The report shows that the regions with the highest number of infections and deaths from SARS-CoV-2 disease "are not necessarily the most economically affected", as this depends on a number of additional factors. Specifically, the study notes that the economic impact of the pandemic in each region is potentially and to a large extent dependent on the exposure and sensitivity of each region to containment measures taken.

Moreover, this sensitivity is linked to a number of factors such as the proportion of employment in sectors most affected, dependence on tourism or international trade, the population at risk of poverty or social exclusion, the youth unemployment rate, the number of SMEs or self-employed.

The barometer produced by the European Committee of the regions has drawn up a map crossing the duration and level of containment measures and each of these factors.
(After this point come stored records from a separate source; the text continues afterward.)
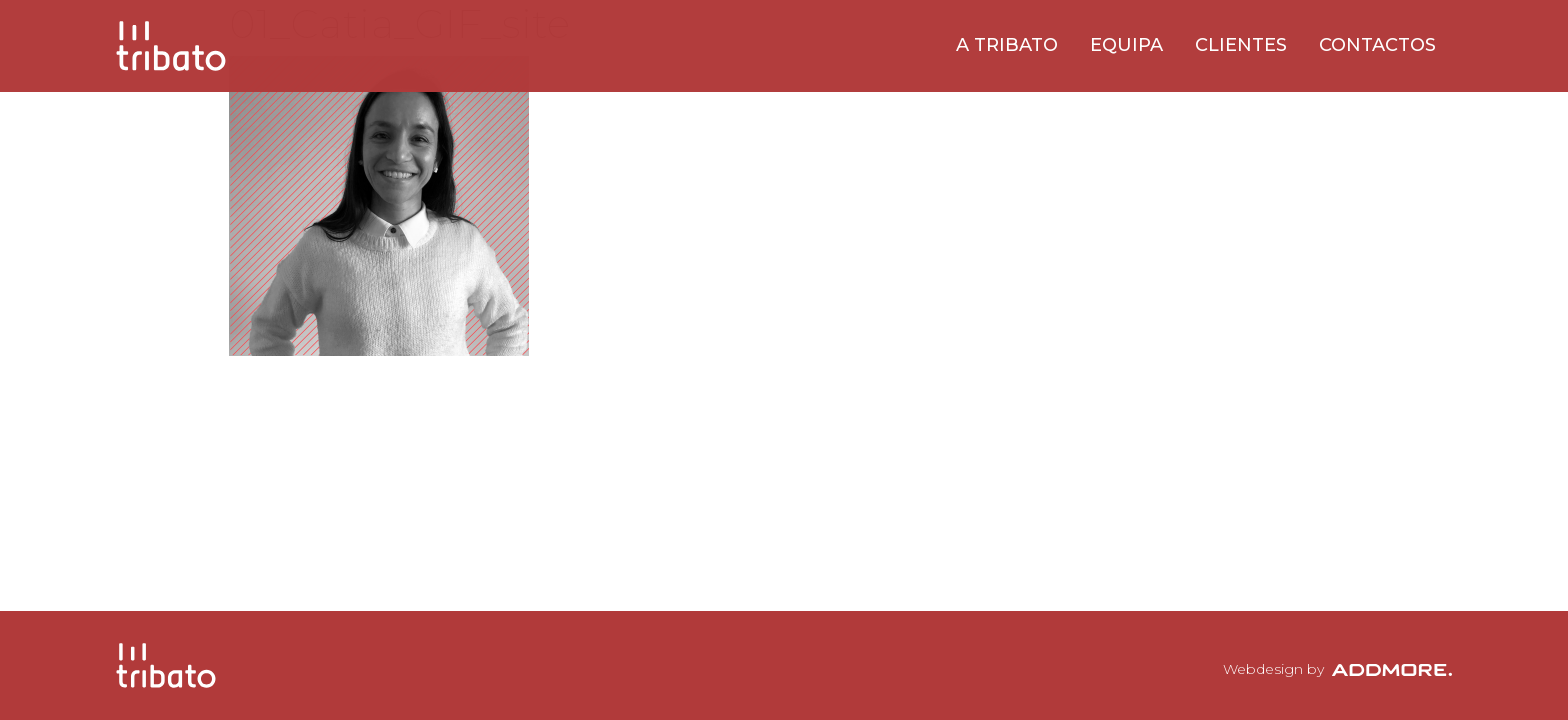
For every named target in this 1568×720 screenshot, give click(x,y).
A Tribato (1007, 45)
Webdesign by (1337, 669)
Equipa (1126, 45)
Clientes (1241, 45)
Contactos (1377, 45)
The result shows that Madrid, Catalonia, the Valencian Community, the Balearic Islands and Castilla y Leon are among the European regions most vulnerable to the economic consequences of the pandemic.

Also shown in red on this map are the Paris region in France, virtually all of Italy, coastal regions of Croatia, Eastern Bulgaria and Central Macedonia and the island of Crete in Greece.

The map shows that the impact of Covid-19 along the block is " substantially negative, asymmetrical and territorially differentiated." The Southern and eastern regions of Europe, for example, are more vulnerable because of the "high level of micro-enterprises and self-employed". In the Mediterranean and alpine communities, their sensitivity to the effects of the virus on the economy is due to their strong dependence on tourism.